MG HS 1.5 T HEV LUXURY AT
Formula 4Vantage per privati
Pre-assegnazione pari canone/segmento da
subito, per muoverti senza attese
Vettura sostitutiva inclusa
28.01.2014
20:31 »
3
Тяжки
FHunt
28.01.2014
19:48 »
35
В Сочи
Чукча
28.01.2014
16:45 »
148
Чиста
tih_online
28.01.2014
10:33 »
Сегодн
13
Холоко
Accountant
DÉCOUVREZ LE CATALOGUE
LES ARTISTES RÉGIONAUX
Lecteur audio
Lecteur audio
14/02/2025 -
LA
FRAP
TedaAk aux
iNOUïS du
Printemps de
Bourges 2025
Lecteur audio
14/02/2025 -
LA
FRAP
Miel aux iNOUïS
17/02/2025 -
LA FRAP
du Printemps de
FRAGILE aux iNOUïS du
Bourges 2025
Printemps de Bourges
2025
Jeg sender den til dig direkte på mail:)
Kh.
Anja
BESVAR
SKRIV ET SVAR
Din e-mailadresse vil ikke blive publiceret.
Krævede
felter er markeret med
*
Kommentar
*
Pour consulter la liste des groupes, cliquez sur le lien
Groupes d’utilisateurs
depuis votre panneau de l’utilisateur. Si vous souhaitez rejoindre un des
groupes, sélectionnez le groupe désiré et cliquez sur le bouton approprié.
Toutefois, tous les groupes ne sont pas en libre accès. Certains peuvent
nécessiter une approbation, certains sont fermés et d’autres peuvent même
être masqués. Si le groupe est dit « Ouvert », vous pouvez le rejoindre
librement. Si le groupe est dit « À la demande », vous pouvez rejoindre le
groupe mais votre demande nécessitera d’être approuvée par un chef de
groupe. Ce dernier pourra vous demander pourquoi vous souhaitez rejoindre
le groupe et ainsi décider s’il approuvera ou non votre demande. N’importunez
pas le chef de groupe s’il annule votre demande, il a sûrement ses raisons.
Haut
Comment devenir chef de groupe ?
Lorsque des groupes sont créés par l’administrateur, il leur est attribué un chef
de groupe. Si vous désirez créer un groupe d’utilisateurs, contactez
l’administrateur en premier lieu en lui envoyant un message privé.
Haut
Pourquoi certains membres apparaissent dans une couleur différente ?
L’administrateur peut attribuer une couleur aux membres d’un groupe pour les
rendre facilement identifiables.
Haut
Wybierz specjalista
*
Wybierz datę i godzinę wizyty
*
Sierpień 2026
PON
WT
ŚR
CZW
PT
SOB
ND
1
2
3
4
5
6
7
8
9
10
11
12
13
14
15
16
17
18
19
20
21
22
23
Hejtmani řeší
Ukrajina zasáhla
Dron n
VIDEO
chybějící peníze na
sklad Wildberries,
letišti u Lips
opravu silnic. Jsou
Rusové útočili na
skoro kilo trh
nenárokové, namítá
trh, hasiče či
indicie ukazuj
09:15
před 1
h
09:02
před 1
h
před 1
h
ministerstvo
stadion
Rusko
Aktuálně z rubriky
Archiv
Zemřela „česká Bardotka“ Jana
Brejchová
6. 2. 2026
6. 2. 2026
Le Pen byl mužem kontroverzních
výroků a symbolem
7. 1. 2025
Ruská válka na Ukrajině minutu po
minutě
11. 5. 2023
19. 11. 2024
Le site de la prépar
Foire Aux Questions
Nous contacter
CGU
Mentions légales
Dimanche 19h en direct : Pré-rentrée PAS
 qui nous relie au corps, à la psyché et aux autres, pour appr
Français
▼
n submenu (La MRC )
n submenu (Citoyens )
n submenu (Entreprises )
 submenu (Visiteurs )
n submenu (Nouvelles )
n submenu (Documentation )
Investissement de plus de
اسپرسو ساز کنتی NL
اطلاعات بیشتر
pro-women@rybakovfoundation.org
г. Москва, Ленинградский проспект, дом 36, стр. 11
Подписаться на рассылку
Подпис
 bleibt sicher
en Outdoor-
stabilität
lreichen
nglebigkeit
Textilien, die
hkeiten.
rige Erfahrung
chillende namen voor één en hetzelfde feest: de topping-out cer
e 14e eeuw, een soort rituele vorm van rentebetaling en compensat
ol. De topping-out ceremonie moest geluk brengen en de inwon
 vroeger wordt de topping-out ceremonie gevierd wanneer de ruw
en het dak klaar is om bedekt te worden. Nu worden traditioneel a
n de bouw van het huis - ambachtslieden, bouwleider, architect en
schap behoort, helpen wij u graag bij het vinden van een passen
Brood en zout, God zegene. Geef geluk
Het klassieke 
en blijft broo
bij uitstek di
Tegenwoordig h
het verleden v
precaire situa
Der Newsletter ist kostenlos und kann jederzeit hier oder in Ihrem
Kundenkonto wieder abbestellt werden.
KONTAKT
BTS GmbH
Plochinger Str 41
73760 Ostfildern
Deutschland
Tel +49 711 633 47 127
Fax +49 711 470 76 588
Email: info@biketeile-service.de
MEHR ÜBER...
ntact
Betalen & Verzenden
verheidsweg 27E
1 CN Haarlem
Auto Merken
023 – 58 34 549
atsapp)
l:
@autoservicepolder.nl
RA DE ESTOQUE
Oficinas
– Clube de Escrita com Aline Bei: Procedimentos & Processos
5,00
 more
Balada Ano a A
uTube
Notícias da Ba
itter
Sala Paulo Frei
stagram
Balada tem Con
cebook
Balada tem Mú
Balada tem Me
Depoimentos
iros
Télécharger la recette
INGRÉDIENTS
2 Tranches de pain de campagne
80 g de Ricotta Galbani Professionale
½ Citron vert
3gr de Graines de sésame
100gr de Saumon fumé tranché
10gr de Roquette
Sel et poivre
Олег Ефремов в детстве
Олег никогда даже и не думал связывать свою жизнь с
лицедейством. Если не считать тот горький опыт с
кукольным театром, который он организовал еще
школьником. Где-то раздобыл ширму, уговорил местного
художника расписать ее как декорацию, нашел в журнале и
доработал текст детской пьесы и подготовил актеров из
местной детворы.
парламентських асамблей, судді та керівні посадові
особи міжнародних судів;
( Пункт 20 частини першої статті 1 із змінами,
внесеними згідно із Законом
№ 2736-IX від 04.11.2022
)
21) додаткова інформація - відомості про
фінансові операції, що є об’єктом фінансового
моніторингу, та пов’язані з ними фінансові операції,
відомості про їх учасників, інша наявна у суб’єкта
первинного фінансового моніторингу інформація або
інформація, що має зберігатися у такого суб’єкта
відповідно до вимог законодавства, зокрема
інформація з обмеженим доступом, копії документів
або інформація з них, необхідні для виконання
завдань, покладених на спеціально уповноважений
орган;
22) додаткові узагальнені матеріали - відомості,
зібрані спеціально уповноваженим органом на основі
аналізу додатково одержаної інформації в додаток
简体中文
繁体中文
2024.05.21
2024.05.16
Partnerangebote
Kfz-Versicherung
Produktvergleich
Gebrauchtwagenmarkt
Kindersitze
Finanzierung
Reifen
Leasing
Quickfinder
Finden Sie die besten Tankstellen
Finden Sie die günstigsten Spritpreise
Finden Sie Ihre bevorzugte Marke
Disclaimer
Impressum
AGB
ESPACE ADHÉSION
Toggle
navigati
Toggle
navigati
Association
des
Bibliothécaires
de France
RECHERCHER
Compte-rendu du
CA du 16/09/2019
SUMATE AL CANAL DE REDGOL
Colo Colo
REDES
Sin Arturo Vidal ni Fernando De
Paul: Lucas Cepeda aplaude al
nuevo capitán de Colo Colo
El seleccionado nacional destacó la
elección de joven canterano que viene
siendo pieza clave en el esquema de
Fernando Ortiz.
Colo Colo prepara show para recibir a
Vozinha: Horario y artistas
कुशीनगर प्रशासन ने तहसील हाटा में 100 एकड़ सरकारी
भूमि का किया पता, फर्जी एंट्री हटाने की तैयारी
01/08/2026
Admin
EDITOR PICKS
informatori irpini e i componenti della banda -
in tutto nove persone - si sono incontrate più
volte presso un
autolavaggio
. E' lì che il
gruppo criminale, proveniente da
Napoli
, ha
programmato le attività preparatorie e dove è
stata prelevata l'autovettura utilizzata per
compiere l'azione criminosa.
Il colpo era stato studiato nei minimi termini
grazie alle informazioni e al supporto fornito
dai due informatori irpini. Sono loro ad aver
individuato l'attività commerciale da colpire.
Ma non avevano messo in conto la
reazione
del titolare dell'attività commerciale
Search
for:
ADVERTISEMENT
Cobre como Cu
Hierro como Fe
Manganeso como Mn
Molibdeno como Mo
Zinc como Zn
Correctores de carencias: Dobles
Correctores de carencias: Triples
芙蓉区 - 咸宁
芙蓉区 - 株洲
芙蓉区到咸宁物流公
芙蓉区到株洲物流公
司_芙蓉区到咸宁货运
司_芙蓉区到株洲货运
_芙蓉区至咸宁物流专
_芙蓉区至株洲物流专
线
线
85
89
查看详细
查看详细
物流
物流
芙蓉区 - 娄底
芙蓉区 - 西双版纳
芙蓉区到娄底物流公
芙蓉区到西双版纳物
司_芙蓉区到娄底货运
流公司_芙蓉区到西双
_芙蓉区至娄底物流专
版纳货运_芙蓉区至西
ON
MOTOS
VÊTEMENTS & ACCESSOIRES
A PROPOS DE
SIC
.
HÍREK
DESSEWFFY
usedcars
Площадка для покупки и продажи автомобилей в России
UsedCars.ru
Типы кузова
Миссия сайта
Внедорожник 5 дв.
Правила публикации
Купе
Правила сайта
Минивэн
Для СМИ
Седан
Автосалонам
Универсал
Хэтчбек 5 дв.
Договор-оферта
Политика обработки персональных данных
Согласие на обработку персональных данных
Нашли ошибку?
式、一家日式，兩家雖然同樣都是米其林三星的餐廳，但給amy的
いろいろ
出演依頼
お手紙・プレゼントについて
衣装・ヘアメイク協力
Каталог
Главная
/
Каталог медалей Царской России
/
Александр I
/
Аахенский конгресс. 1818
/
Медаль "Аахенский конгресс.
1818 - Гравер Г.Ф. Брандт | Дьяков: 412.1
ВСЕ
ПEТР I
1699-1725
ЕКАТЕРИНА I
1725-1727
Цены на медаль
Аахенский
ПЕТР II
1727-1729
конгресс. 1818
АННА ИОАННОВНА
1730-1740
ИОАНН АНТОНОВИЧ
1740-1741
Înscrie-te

**Exercise aim:** Go through the material above and output exactly the lines from the one containing "Sierpień 2026" through the one containing "اطلاعات بیشتر".

**Written solution:**
Sierpień 2026
PON
WT
ŚR
CZW
PT
SOB
ND
1
2
3
4
5
6
7
8
9
10
11
12
13
14
15
16
17
18
19
20
21
22
23
Hejtmani řeší
Ukrajina zasáhla
Dron n
VIDEO
chybějící peníze na
sklad Wildberries,
letišti u Lips
opravu silnic. Jsou
Rusové útočili na
skoro kilo trh
nenárokové, namítá
trh, hasiče či
indicie ukazuj
09:15
před 1
h
09:02
před 1
h
před 1
h
ministerstvo
stadion
Rusko
Aktuálně z rubriky
Archiv
Zemřela „česká Bardotka“ Jana
Brejchová
6. 2. 2026
6. 2. 2026
Le Pen byl mužem kontroverzních
výroků a symbolem
7. 1. 2025
Ruská válka na Ukrajině minutu po
minutě
11. 5. 2023
19. 11. 2024
Le site de la prépar
Foire Aux Questions
Nous contacter
CGU
Mentions légales
Dimanche 19h en direct : Pré-rentrée PAS
 qui nous relie au corps, à la psyché et aux autres, pour appr
Français
▼
n submenu (La MRC )
n submenu (Citoyens )
n submenu (Entreprises )
 submenu (Visiteurs )
n submenu (Nouvelles )
n submenu (Documentation )
Investissement de plus de
اسپرسو ساز کنتی NL
اطلاعات بیشتر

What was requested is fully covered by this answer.